### Task
Output all entries exactly; images excluded.

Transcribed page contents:
>>>>>
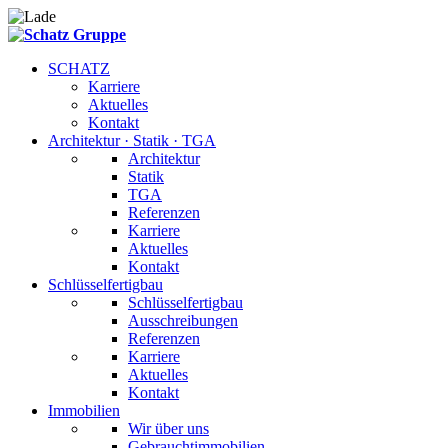
SCHATZ
Karriere
Aktuelles
Kontakt
Architektur · Statik · TGA
Architektur
Statik
TGA
Referenzen
Karriere
Aktuelles
Kontakt
Schlüsselfertigbau
Schlüsselfertigbau
Ausschreibungen
Referenzen
Karriere
Aktuelles
Kontakt
Immobilien
Wir über uns
Gebrauchtimmobilien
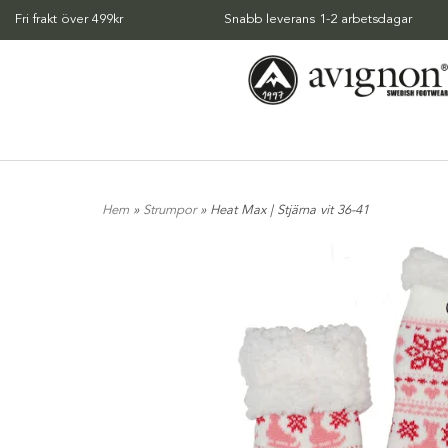
Fri frakt över 499kr
Snabb leverans 1-2 arbetsdagar
Hem
»
Strumpor
» Heat Max | Stjärna vit 36-41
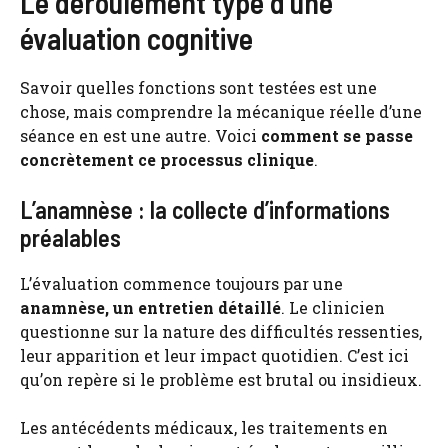
Le déroulement type d’une
évaluation cognitive
Savoir quelles fonctions sont testées est une
chose, mais comprendre la mécanique réelle d’une
séance en est une autre. Voici
comment se passe
concrètement ce processus clinique
.
L’anamnèse : la collecte d’informations
préalables
L’évaluation commence toujours par une
anamnèse, un entretien détaillé
. Le clinicien
questionne sur la nature des difficultés ressenties,
leur apparition et leur impact quotidien. C’est ici
qu’on repère si le problème est brutal ou insidieux.
Les antécédents médicaux, les traitements en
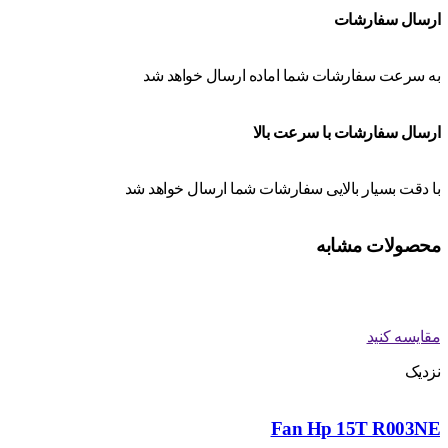
ارسال سفارشات
به سرعت سفارشات شما اماده ارسال خواهد شد
ارسال سفارشات با سرعت بالا
با دقت بسیار بالایی سفارشات شما ارسال خواهد شد
محصولات مشابه
مقایسه کنید
نزدیک
Fan Hp 15T R003NE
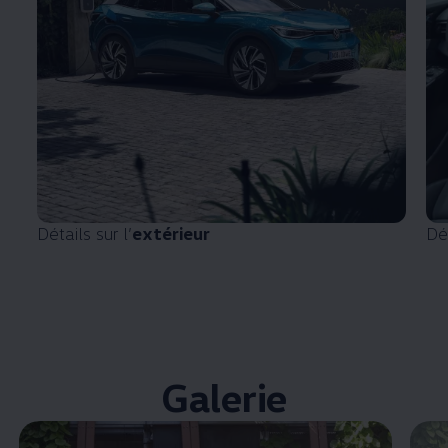
Détails sur l’
extérieur
Dét
Galerie
Enable fullscreen mode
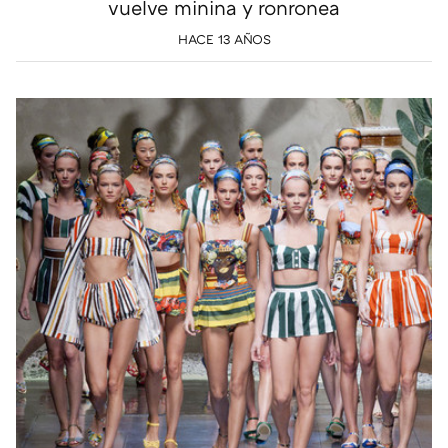
vuelve minina y ronronea
HACE 13 AÑOS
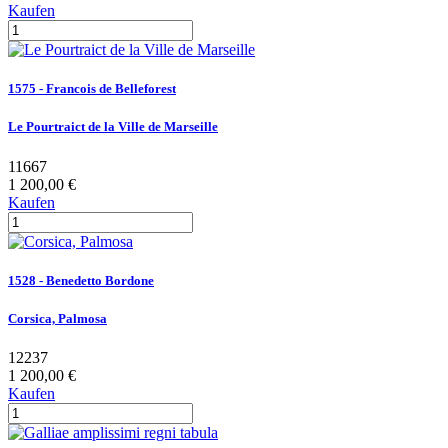
Kaufen
1575 - Francois de Belleforest
Le Pourtraict de la Ville de Marseille
11667
1 200,00 €
Kaufen
1528 - Benedetto Bordone
Corsica, Palmosa
12237
1 200,00 €
Kaufen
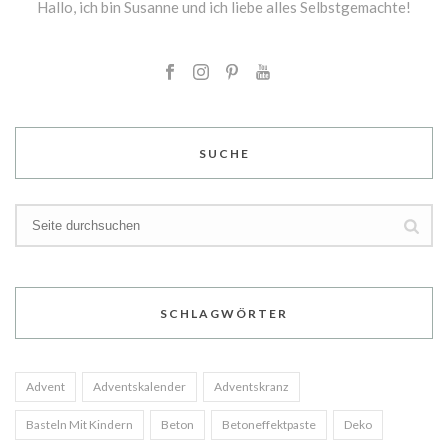
Hallo, ich bin Susanne und ich liebe alles Selbstgemachte!
SUCHE
SCHLAGWÖRTER
Advent
Adventskalender
Adventskranz
Basteln Mit Kindern
Beton
Betoneffektpaste
Deko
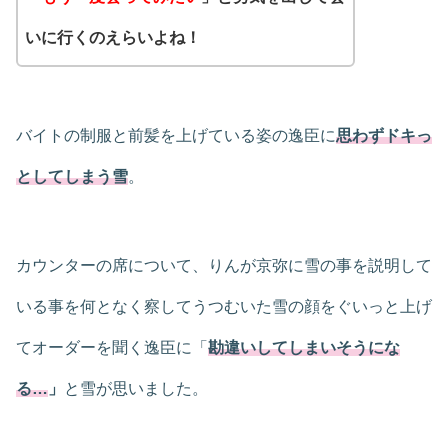
いに行くのえらいよね！
バイトの制服と前髪を上げている姿の逸臣に
思わずドキっ
としてしまう雪
。
カウンターの席について、りんが京弥に雪の事を説明して
いる事を何となく察してうつむいた雪の顔をぐいっと上げ
てオーダーを聞く逸臣に「
勘違いしてしまいそうにな
る…
」
と雪が思いました。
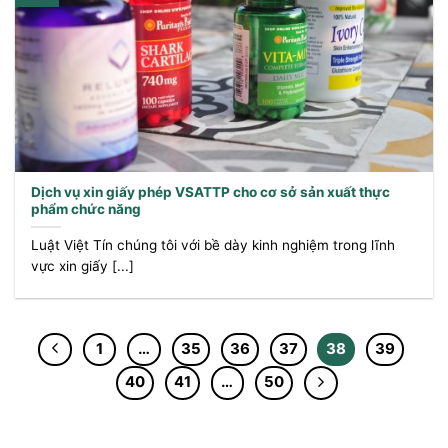
Dịch vụ xin giấy phép VSATTP cho cơ sở sản xuất thực
phẩm chức năng
Luật Việt Tín chúng tôi với bề dày kinh nghiệm trong lĩnh
vực xin giấy [...]
1
…
35
36
37
38
39
40
41
…
50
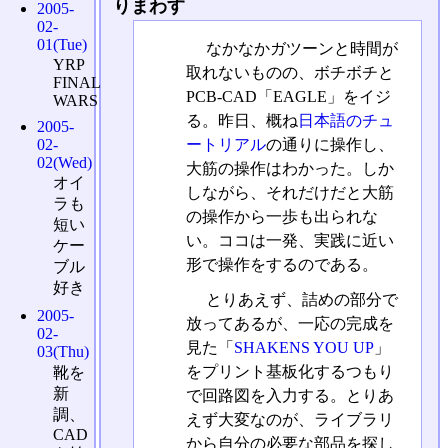
りまわす
2005-
02-
01(Tue)
なかなかガツーンと時間が
YRP
取れないものの、ボチボチと
FINAL
PCB-CAD「EAGLE」をイジ
WARS
る。昨日、概ね
日本語のチュ
2005-
ートリアル
の通りに操作し、
02-
02(Wed)
大筋の操作はわかった。しか
オイ
しながら、それだけだと大筋
ラも
の操作から一歩も出られな
短い
い。ココは一発、実践に近い
ケー
形で操作をするのである。
ブル
好き
とりあえず、詰めの部分で
2005-
放ってあるが、一応の完成を
02-
見た「
SHAKENS YOU UP
」
03(Thu)
をプリント基板化するつもり
靴を
新
で回路図を入力する。とりあ
調、
えず大変なのが、ライブラリ
CAD
から自分の必要な部品を探し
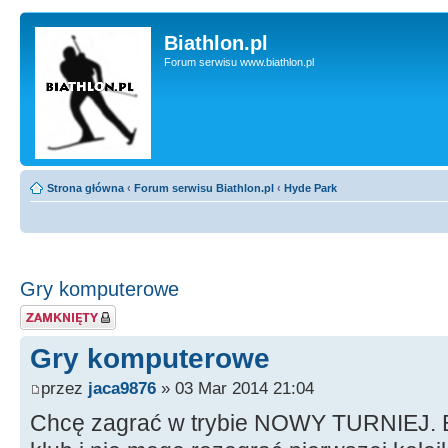
Biathlon.pl
Forum serwisu www.biathlon.pl
Strona główna
‹
Forum serwisu Biathlon.pl
‹
Hyde Park
Gry komputerowe
Zablokowany temat
Gry komputerowe
przez
jaca9876
» 03 Mar 2014 21:04
Chcę zagrać w trybie NOWY TURNIEJ. Bi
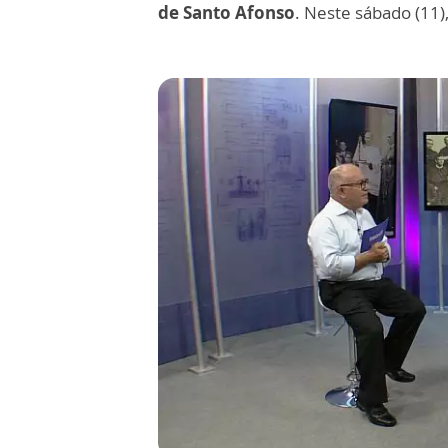
de Santo Afonso
. Neste sábado (11)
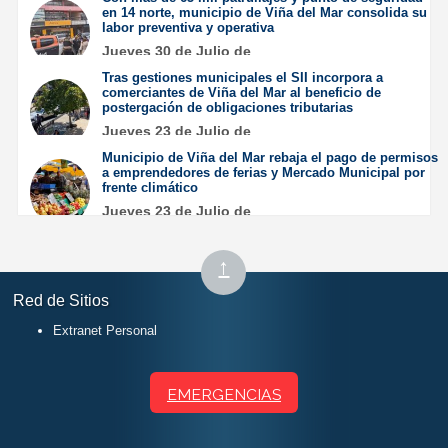
en 14 norte, municipio de Viña del Mar consolida su
labor preventiva y operativa
Jueves 30 de Julio de
2026
Tras gestiones municipales el SII incorpora a
comerciantes de Viña del Mar al beneficio de
postergación de obligaciones tributarias
Jueves 23 de Julio de
2026
Municipio de Viña del Mar rebaja el pago de permisos
a emprendedores de ferias y Mercado Municipal por
frente climático
Jueves 23 de Julio de
2026
Subir
↑
al
Red de Sitios
inicio
Extranet Personal
EMERGENCIAS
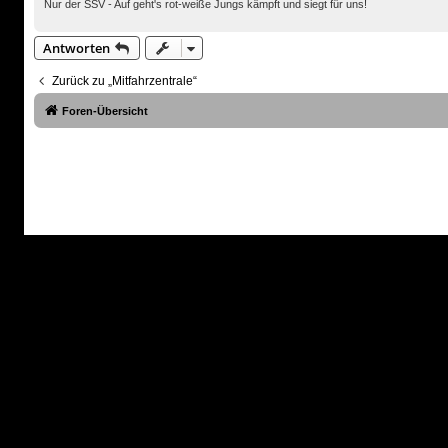
Nur der SSV - Auf geht's rot-weiße Jungs kämpft und siegt für uns!
Antworten
Zurück zu „Mitfahrzentrale“
Foren-Übersicht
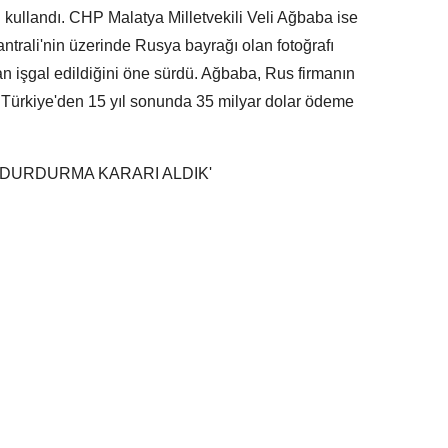
kullandı. CHP Malatya Milletvekili Veli Ağbaba ise
ntrali'nin üzerinde Rusya bayrağı olan fotoğrafı
an işgal edildiğini öne sürdü. Ağbaba, Rus firmanın
da Türkiye'den 15 yıl sonunda 35 milyar dolar ödeme
ET DURDURMA KARARI ALDIK'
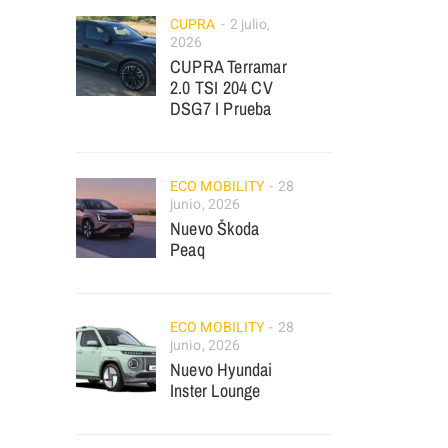
CUPRA
2 julio,
2026
CUPRA Terramar
2.0 TSI 204 CV
DSG7 I Prueba
ECO MOBILITY
28
junio, 2026
Nuevo Škoda
Peaq
ECO MOBILITY
28
junio, 2026
Nuevo Hyundai
Inster Lounge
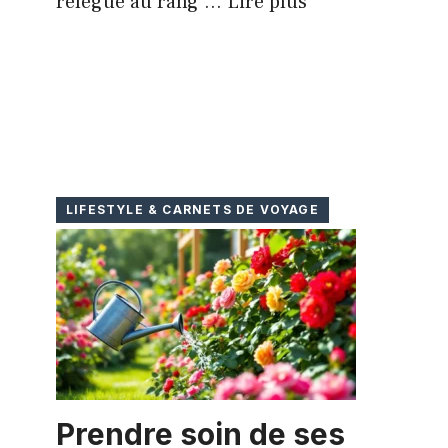
relégué au rang ...
Lire plus
LIFESTYLE & CARNETS DE VOYAGE
Prendre soin de ses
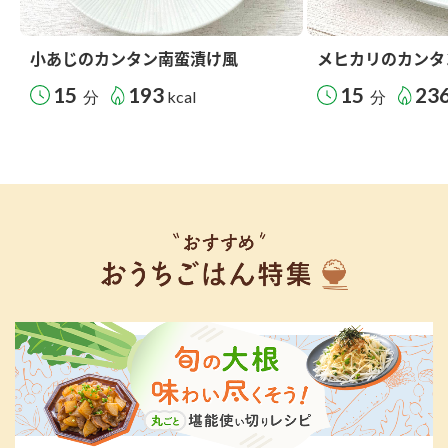
小あじのカンタン南蛮漬け風
メヒカリのカンタ
15
193
15
23
分
kcal
分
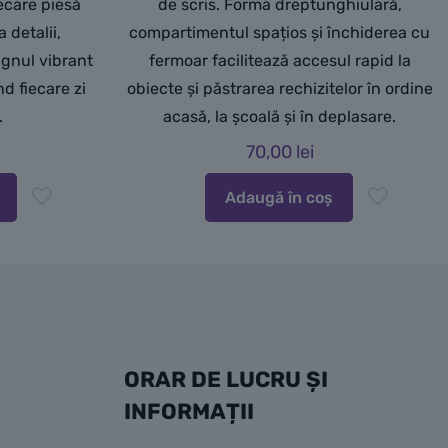
ecare piesă
de scris. Forma dreptunghiulară,
 detalii,
compartimentul spațios și închiderea cu
ignul vibrant
fermoar facilitează accesul rapid la
d fiecare zi
obiecte și păstrarea rechizitelor în ordine
.
acasă, la școală și în deplasare.
70,00
lei
Adaugă în coș
ORAR DE LUCRU ȘI
INFORMAȚII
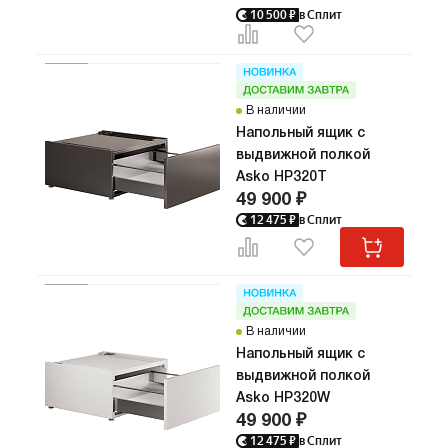
10 500
₽
в Сплит
В наличии
Напольный ящик с
выдвижной полкой
Asko HP320T
49 900 ₽
12 475
₽
в Сплит
В наличии
Напольный ящик с
выдвижной полкой
Asko HP320W
49 900 ₽
12 475
₽
в Сплит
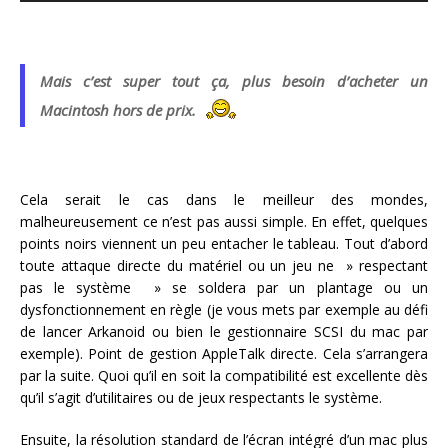
Mais c’est super tout ça, plus besoin d’acheter un
Macintosh hors de prix.
Cela serait le cas dans le meilleur des mondes,
malheureusement ce n’est pas aussi simple. En effet, quelques
points noirs viennent un peu entacher le tableau. Tout d’abord
toute attaque directe du matériel ou un jeu ne » respectant
pas le système » se soldera par un plantage ou un
dysfonctionnement en règle (je vous mets par exemple au défi
de lancer Arkanoid ou bien le gestionnaire SCSI du mac par
exemple). Point de gestion AppleTalk directe. Cela s’arrangera
par la suite. Quoi qu’il en soit la compatibilité est excellente dès
qu’il s’agit d’utilitaires ou de jeux respectants le système.
Ensuite, la résolution standard de l’écran intégré d’un mac plus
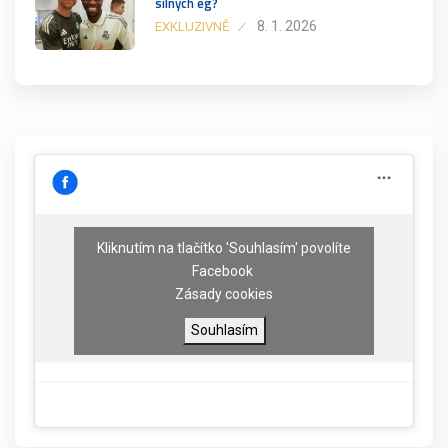
silných eg?
8. 1. 2026
EXKLUZIVNĚ
Kliknutím na tlačítko 'Souhlasím' povolíte
Facebook
Zásady cookies
Souhlasím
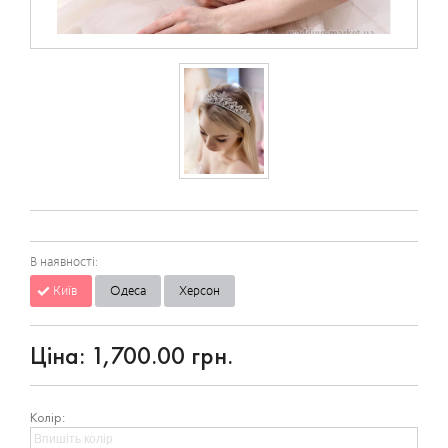
В наявності:
Київ
Одеса
Херсон
Ціна:
1,700.00 грн.
Колір:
<<<<<
### Answer for the task
SCHATZ
Karriere
Aktuelles
Kontakt
Architektur · Statik · TGA
Architektur
Statik
TGA
Referenzen
Karriere
Aktuelles
Kontakt
Schlüsselfertigbau
Schlüsselfertigbau
Ausschreibungen
Referenzen
Karriere
Aktuelles
Kontakt
Immobilien
Wir über uns
Gebrauchtimmobilien
Fri frakt över 499kr
Snabb leverans 1-2 arbetsdagar
Hem
»
Strumpor
» Heat Max | Stjärna vit 36-41
Le déroulement type d’une
évaluation cognitive
Savoir quelles fonctions sont testées est une
chose, mais comprendre la mécanique réelle d’une
séance en est une autre. Voici
comment se passe
concrètement ce processus clinique
.
L’anamnèse : la collecte d’informations
préalables
L’évaluation commence toujours par une
anamnèse, un entretien détaillé
. Le clinicien
questionne sur la nature des difficultés ressenties,
leur apparition et leur impact quotidien. C’est ici
qu’on repère si le problème est brutal ou insidieux.
Les antécédents médicaux, les traitements en
ارسال سفارشات
به سرعت سفارشات شما اماده ارسال خواهد شد
ارسال سفارشات با سرعت بالا
با دقت بسیار بالایی سفارشات شما ارسال خواهد شد
محصولات مشابه
مقایسه کنید
نزدیک
Fan Hp 15T R003NE
Détails sur l’
extérieur
Dét
Galerie
Enable fullscreen mode
vuelve minina y ronronea
HACE 13 AÑOS
Kaufen
1575 - Francois de Belleforest
Le Pourtraict de la Ville de Marseille
11667
1 200,00 €
Kaufen
1528 - Benedetto Bordone
Corsica, Palmosa
12237
1 200,00 €
Kaufen
Hallo, ich bin Susanne und ich liebe alles Selbstgemachte!
SUCHE
SCHLAGWÖRTER
Advent
Adventskalender
Adventskranz
Basteln Mit Kindern
Beton
Betoneffektpaste
Deko
いに行くのえらいよね！
バイトの制服と前髪を上げている姿の逸臣に
思わずドキっ
としてしまう雪
。
カウンターの席について、りんが京弥に雪の事を説明して
いる事を何となく察してうつむいた雪の顔をぐいっと上げ
てオーダーを聞く逸臣に「
勘違いしてしまいそうにな
る…
」
と雪が思いました。
Dịch vụ xin giấy phép VSATTP cho cơ sở sản xuất thực
phẩm chức năng
Luật Việt Tín chúng tôi với bề dày kinh nghiệm trong lĩnh
vực xin giấy [...]
1
…
35
36
37
38
39
40
41
…
50
りまわす
2005-
02-
01(Tue)
なかなかガツーンと時間が
YRP
取れないものの、ボチボチと
FINAL
PCB-CAD「EAGLE」をイジ
WARS
る。昨日、概ね
日本語のチュ
2005-
ートリアル
の通りに操作し、
02-
02(Wed)
大筋の操作はわかった。しか
オイ
しながら、それだけだと大筋
ラも
の操作から一歩も出られな
短い
い。ココは一発、実践に近い
ケー
形で操作をするのである。
ブル
好き
とりあえず、詰めの部分で
2005-
放ってあるが、一応の完成を
02-
見た「
SHAKENS YOU UP
」
03(Thu)
をプリント基板化するつもり
靴を
新
で回路図を入力する。とりあ
調、
えず大変なのが、ライブラリ
CAD
から自分の必要な部品を探し
Biathlon.pl
Forum serwisu www.biathlon.pl
Strona główna
‹
Forum serwisu Biathlon.pl
‹
Hyde Park
Gry komputerowe
Zablokowany temat
Gry komputerowe
przez
jaca9876
» 03 Mar 2014 21:04
Chcę zagrać w trybie NOWY TURNIEJ. Bi
de Santo Afonso
. Neste sábado (11)
en 14 norte, municipio de Viña del Mar consolida su
labor preventiva y operativa
Jueves 30 de Julio de
2026
Tras gestiones municipales el SII incorpora a
comerciantes de Viña del Mar al beneficio de
postergación de obligaciones tributarias
Jueves 23 de Julio de
2026
Municipio de Viña del Mar rebaja el pago de permisos
a emprendedores de ferias y Mercado Municipal por
frente climático
Jueves 23 de Julio de
2026
Subir
↑
al
Red de Sitios
inicio
Extranet Personal
EMERGENCIAS
Nur der SSV - Auf geht's rot-weiße Jungs kämpft und siegt für uns!
Antworten
Zurück zu „Mitfahrzentrale“
Foren-Übersicht
kullandı. CHP Malatya Milletvekili Veli Ağbaba ise
ntrali'nin üzerinde Rusya bayrağı olan fotoğrafı
an işgal edildiğini öne sürdü. Ağbaba, Rus firmanın
da Türkiye'den 15 yıl sonunda 35 milyar dolar ödeme
ET DURDURMA KARARI ALDIK'
CUPRA
2 julio,
2026
CUPRA Terramar
2.0 TSI 204 CV
DSG7 I Prueba
ECO MOBILITY
28
junio, 2026
Nuevo Škoda
Peaq
ECO MOBILITY
28
junio, 2026
Nuevo Hyundai
Inster Lounge
relégué au rang ...
Lire plus
LIFESTYLE & CARNETS DE VOYAGE
Prendre soin de ses
小あじのカンタン南蛮漬け風
メヒカリのカンタ
15
193
15
23
分
kcal
分
ecare piesă
de scris. Forma dreptunghiulară,
 detalii,
compartimentul spațios și închiderea cu
ignul vibrant
fermoar facilitează accesul rapid la
d fiecare zi
obiecte și păstrarea rechizitelor în ordine
.
acasă, la școală și în deplasare.
70,00
lei
Adaugă în coș
ORAR DE LUCRU ȘI
INFORMAȚII
10 500
₽
в Сплит
В наличии
Напольный ящик с
выдвижной полкой
Asko HP320T
49 900 ₽
12 475
₽
в Сплит
В наличии
Напольный ящик с
выдвижной полкой
Asko HP320W
49 900 ₽
12 475
₽
в Сплит
Mais c’est super tout ça, plus besoin d’acheter un
Macintosh hors de prix.
Cela serait le cas dans le meilleur des mondes,
malheureusement ce n’est pas aussi simple. En effet, quelques
points noirs viennent un peu entacher le tableau. Tout d’abord
toute attaque directe du matériel ou un jeu ne » respectant
pas le système » se soldera par un plantage ou un
dysfonctionnement en règle (je vous mets par exemple au défi
de lancer Arkanoid ou bien le gestionnaire SCSI du mac par
exemple). Point de gestion AppleTalk directe. Cela s’arrangera
par la suite. Quoi qu’il en soit la compatibilité est excellente dès
qu’il s’agit d’utilitaires ou de jeux respectants le système.
Ensuite, la résolution standard de l’écran intégré d’un mac plus
silných eg?
8. 1. 2026
EXKLUZIVNĚ
Kliknutím na tlačítko 'Souhlasím' povolíte
Facebook
Zásady cookies
Souhlasím
В наявності:
Київ
Одеса
Херсон
Ціна:
1,700.00 грн.
Колір:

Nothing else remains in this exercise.